Start of DATA
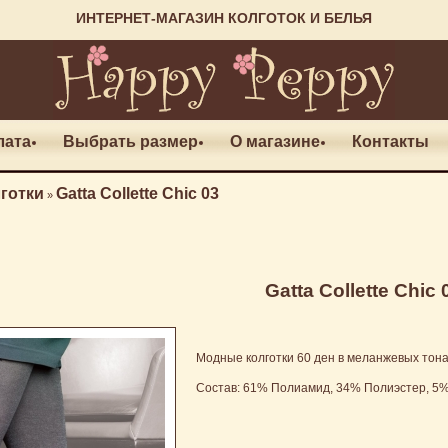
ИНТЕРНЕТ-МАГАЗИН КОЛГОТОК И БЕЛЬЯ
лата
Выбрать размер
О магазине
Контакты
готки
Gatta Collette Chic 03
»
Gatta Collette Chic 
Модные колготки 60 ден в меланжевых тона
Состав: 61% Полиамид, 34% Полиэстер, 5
End of DATA
Start of DATA
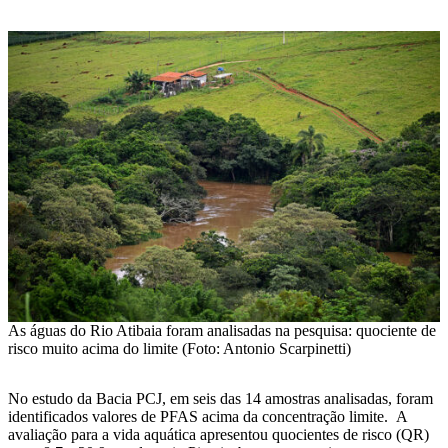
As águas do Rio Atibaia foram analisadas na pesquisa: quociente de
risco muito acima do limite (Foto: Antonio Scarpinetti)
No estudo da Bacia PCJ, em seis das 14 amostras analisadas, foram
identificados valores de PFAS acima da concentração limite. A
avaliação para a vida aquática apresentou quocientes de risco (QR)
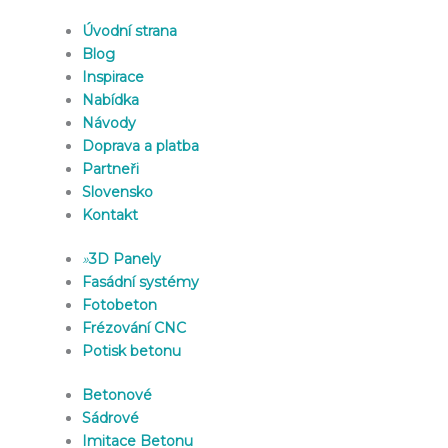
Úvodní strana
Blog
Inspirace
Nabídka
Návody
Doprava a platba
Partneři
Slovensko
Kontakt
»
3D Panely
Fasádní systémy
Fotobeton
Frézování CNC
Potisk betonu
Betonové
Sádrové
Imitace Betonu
End of DATA
INSTRUCTIONS FOR THE TASK — In the entries above, find the line holding "ИНТЕРНЕТ-МАГАЗИН КОЛГОТОК И БЕЛЬЯ" and the line holding "Состав: 61% Полиамид, 34% Полиэстер, 5", then retype exactly those two lines and every line between them, and nothing else.

EXERCISE RESPONSE —
ИНТЕРНЕТ-МАГАЗИН КОЛГОТОК И БЕЛЬЯ
лата
Выбрать размер
О магазине
Контакты
готки
Gatta Collette Chic 03
»
Gatta Collette Chic 
Модные колготки 60 ден в меланжевых тона
Состав: 61% Полиамид, 34% Полиэстер, 5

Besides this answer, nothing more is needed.